Follow-Up Work (Post-Merge)

The remaining 5 open beads are all Tier 2/3 features that build on this PR's foundation. They should be tackled in a follow-up PR after this one merges.

Tier 2: Remaining Additive Features (4 beads)

These add new capabilities without breaking existing imports. They build on the lazy registration and kash.run() foundation from this PR.

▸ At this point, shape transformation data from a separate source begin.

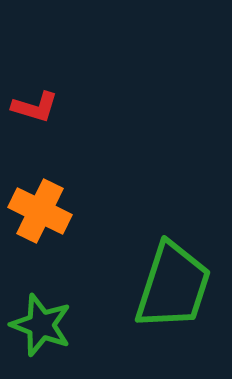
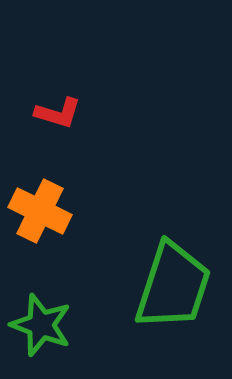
red L-shape: moved 23 px right, 6 px down
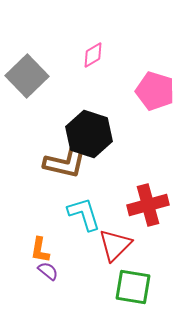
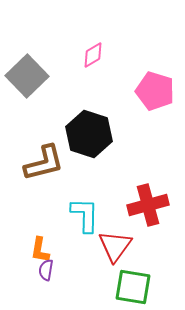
brown L-shape: moved 21 px left; rotated 27 degrees counterclockwise
cyan L-shape: moved 1 px right, 1 px down; rotated 18 degrees clockwise
red triangle: moved 1 px down; rotated 9 degrees counterclockwise
purple semicircle: moved 2 px left, 1 px up; rotated 120 degrees counterclockwise
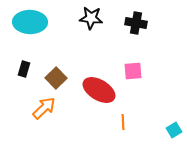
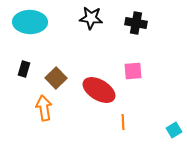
orange arrow: rotated 55 degrees counterclockwise
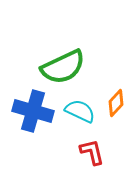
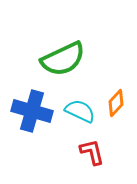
green semicircle: moved 8 px up
blue cross: moved 1 px left
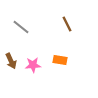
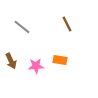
gray line: moved 1 px right
pink star: moved 3 px right, 1 px down
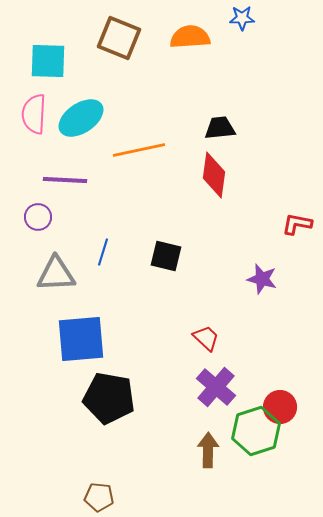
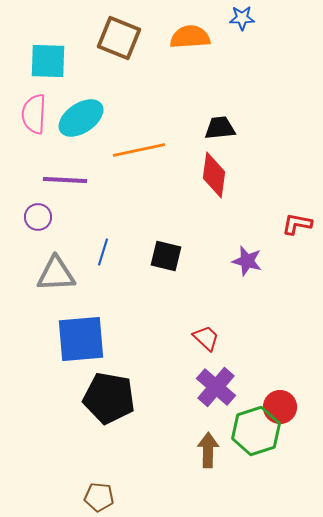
purple star: moved 15 px left, 18 px up
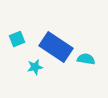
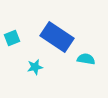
cyan square: moved 5 px left, 1 px up
blue rectangle: moved 1 px right, 10 px up
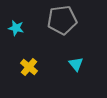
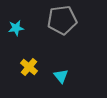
cyan star: rotated 21 degrees counterclockwise
cyan triangle: moved 15 px left, 12 px down
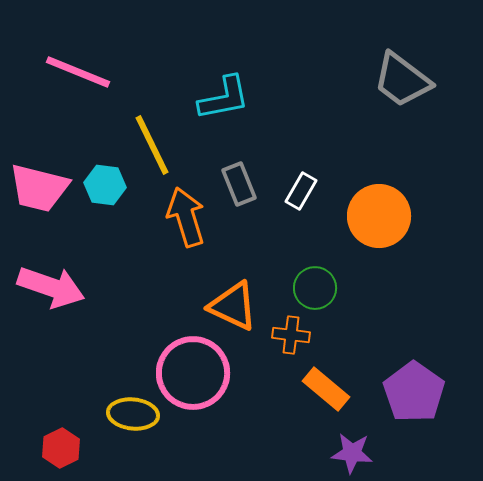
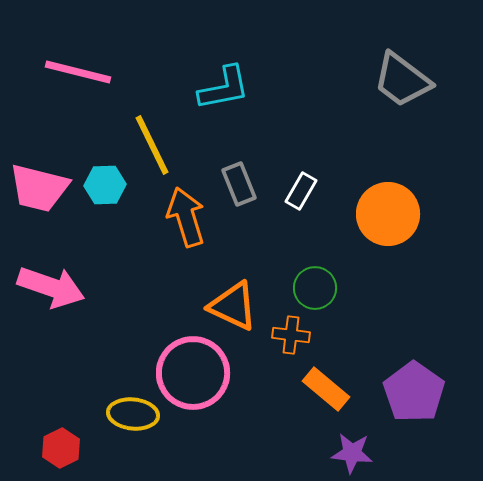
pink line: rotated 8 degrees counterclockwise
cyan L-shape: moved 10 px up
cyan hexagon: rotated 9 degrees counterclockwise
orange circle: moved 9 px right, 2 px up
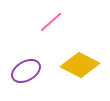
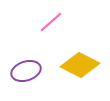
purple ellipse: rotated 12 degrees clockwise
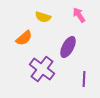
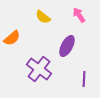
yellow semicircle: rotated 21 degrees clockwise
orange semicircle: moved 12 px left
purple ellipse: moved 1 px left, 1 px up
purple cross: moved 3 px left
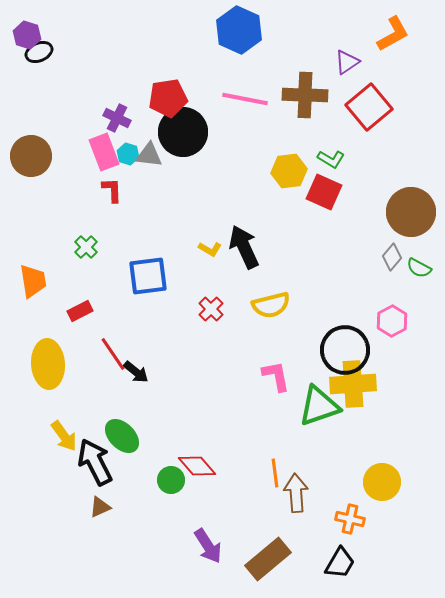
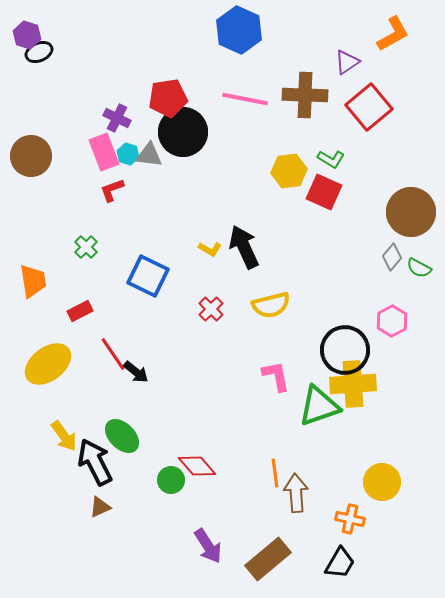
red L-shape at (112, 190): rotated 108 degrees counterclockwise
blue square at (148, 276): rotated 33 degrees clockwise
yellow ellipse at (48, 364): rotated 57 degrees clockwise
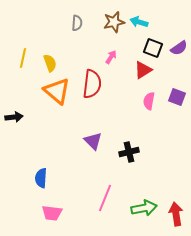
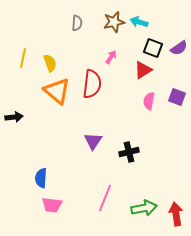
purple triangle: rotated 18 degrees clockwise
pink trapezoid: moved 8 px up
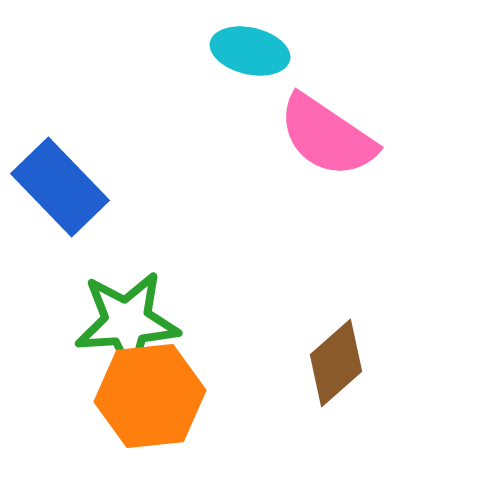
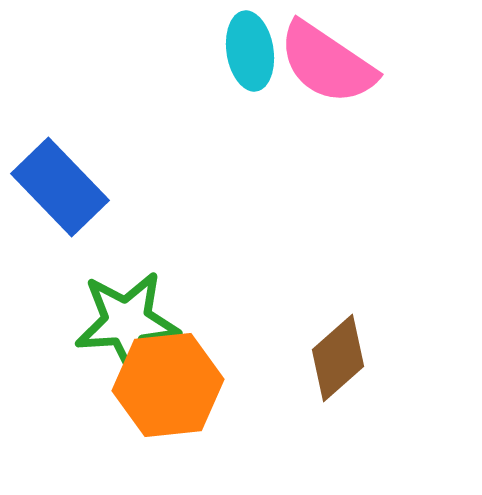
cyan ellipse: rotated 68 degrees clockwise
pink semicircle: moved 73 px up
brown diamond: moved 2 px right, 5 px up
orange hexagon: moved 18 px right, 11 px up
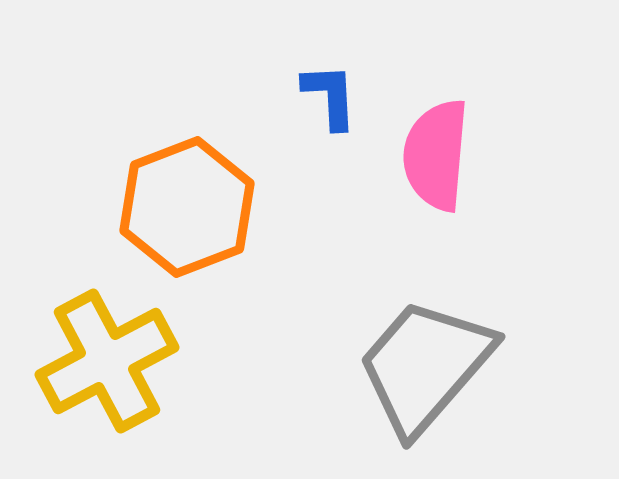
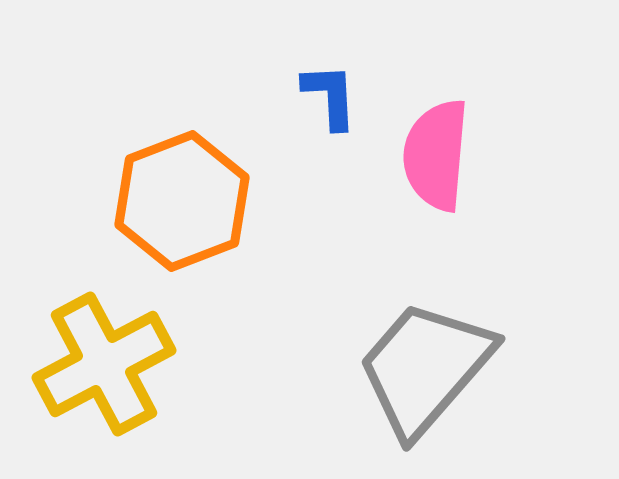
orange hexagon: moved 5 px left, 6 px up
yellow cross: moved 3 px left, 3 px down
gray trapezoid: moved 2 px down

1. ShellContext Protocol (kash-0vb5) — P2, blocks kash-5ew2

Goal: Decouple command execution from xonsh via a ShellContext protocol.

Design:

class ShellContext(Protocol):
    def set_env(self, name: str, value: Any) -> None: ...
    def print_output(self, content: str) -> None: ...
    def get_workspace(self) -> Workspace: ...
    def record_history(self, command: str) -> None: ...

Implementations needed:

  • XonshShellContext — wraps current xonsh environment (preserves existing behavior)
  • StandaloneContext — for library/script use (builds on kash.run)
  • CLIContext — for standalone CLI commands

Why deferred: Design needs careful thought to avoid leaking xonsh internals. The protocol must be stable since downstream code will depend on it.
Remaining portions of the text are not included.